Knowing that Susan had passed away, I knew the audit would be challenging, especially since the health department board had not hired anyone to replace her.

Upon my arrival I requested the bank statements, but the remaining employees could not locate them (not a good sign). I thought maybe she had taken the bank statements home and had not returned with them due to her illness, but that was not the case. After the employees searched for some time with no result, the client requisitioned the bank statements and cleared checks from the bank (this was some twenty years ago, before electronic access).

In reviewing the cleared checks, I quickly noticed round-dollar vendor checks written to Susan. The first one was for $7,000. My first thought was, “Not Susan, I’ve known her too long. No way. ” But then there was another and another…

The Weakness

The weakness was a lack of segregation of duties. Susan did the following:

  • Keyed payables into the general ledger
  • Created checks for signing
  • Had signature authority on the bank account
  • Reconciled the bank statements
  • Created the monthly financial statements

Are you noticing a recurring theme in the 30 Days of Fraud? Yes, a lack of segregation of duties. It’s fundamental. One person cannot be allowed to do everything.

The Fix

Segregate the accounting duties. Most importantly, she should not have been on the bank’s signature card. Additionally, someone else should have been reconciling the bank statement and examining cleared checks. For small organizations, have the bank statements mailed to someone outside the accounting department (e.g., a board member); this person should open the statements and review the cleared checks—then the statements should be routed to accounting.

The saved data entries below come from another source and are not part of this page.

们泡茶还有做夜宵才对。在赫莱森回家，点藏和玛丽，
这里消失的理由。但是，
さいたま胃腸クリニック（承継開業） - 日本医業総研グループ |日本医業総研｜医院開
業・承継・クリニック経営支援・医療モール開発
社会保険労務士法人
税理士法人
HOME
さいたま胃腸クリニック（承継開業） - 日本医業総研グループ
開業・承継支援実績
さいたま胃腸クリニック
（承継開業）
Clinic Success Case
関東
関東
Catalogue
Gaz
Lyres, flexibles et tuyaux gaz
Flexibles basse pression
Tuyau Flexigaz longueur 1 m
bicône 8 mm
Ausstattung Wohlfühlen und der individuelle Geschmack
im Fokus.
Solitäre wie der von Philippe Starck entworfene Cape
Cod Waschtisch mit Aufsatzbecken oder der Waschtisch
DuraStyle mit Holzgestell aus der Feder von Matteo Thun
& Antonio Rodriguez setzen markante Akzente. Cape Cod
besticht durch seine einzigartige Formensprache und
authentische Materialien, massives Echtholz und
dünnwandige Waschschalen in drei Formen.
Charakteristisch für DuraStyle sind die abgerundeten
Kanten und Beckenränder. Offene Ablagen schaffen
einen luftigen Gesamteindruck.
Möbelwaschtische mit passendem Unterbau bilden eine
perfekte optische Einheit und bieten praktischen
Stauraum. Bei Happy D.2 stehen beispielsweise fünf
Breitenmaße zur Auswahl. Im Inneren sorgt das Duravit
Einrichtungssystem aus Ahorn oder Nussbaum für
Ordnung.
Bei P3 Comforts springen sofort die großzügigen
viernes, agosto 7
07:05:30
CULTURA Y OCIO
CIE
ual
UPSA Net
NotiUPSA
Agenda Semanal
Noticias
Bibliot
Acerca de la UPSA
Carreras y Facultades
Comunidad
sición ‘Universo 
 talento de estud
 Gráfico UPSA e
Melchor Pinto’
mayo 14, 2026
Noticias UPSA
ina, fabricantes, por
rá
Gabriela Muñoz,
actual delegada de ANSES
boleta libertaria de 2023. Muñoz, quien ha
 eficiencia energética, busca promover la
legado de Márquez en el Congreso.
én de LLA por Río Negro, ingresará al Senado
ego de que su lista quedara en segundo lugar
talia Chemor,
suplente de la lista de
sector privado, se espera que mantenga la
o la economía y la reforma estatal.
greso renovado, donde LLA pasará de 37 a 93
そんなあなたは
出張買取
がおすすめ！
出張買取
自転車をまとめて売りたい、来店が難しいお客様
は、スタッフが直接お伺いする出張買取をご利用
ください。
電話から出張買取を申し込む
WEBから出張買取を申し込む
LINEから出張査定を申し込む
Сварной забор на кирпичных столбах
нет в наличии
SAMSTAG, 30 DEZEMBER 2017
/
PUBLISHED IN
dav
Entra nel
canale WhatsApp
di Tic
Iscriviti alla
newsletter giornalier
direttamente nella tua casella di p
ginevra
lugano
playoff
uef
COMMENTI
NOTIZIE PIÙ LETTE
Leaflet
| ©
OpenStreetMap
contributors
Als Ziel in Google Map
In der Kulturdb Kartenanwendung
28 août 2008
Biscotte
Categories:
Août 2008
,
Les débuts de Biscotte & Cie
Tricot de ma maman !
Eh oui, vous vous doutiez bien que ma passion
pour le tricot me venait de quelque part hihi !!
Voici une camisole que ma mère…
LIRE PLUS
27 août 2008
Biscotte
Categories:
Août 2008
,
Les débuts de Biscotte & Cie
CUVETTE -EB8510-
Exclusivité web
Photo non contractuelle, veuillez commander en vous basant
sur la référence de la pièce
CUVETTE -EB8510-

How Can a Fraudster Write Checks to Himself?

Day 9 of 30 Days of Fraud

The Theft

Randy Toms, an accounting clerk, creates a manual check for $5,200 that is made out to himself and signs it with a signature stamp. (The stamp is used when the mayor is out of town.) Randy enters the transaction into the accounting system–using a journal entry–as a payment to Macon Hardware. The result: The general ledger reflects a payment to Macon Hardware, and the check is made out to Randy. In addition, he codes the disbursement to an account with ample remaining budgetary balance. The subterfuge works since the expense accounts reflects appropriate vendor activity (a check to Macon Hardware) and expenses don’t exceed budget. And oh, by the way, Randy performs the monthly bank reconciliation, so he alone sees the cleared checks.

Given Randy’s success with the first check, he continues the fraud for several years.

This is picture is courtesy of AdobeStock.com

This is picture is courtesy of AdobeStock.com

The Weakness

The following provides the perfect environment for this theft:

  1. The existence of the signature stamp
  2. The clerk posts journal entries without a second-person review (approval)
  3. The clerk reconciles the related bank account (ensuring that no one–other than Randy–sees the cleared checks)

You may be thinking, “Wouldn’t the auditors catch this type of fraud?” Probably not. Auditors seldom select cleared checks and compare them to supporting invoices. (If you’re an auditor, you may want to consider this potential theft in your fraud brainstorming sessions.)

The Fix

The fix includes the following:

  1. Get rid of the signature stamp
  2. Require second party approval of all journal entries
  3. Have someone other than the clerk reconcile the bank account (and review cleared checks)

Some governments or businesses have bank statements mailed to someone outside the accounting department such as the city mayor or business owner. This person opens the bank statement and performs a cursory review of the cleared checks–once done, the bank statement is routed to the accounting department. Since cleared checks are viewed by someone else, there is less of a chance that the accounting staff will write checks to themselves.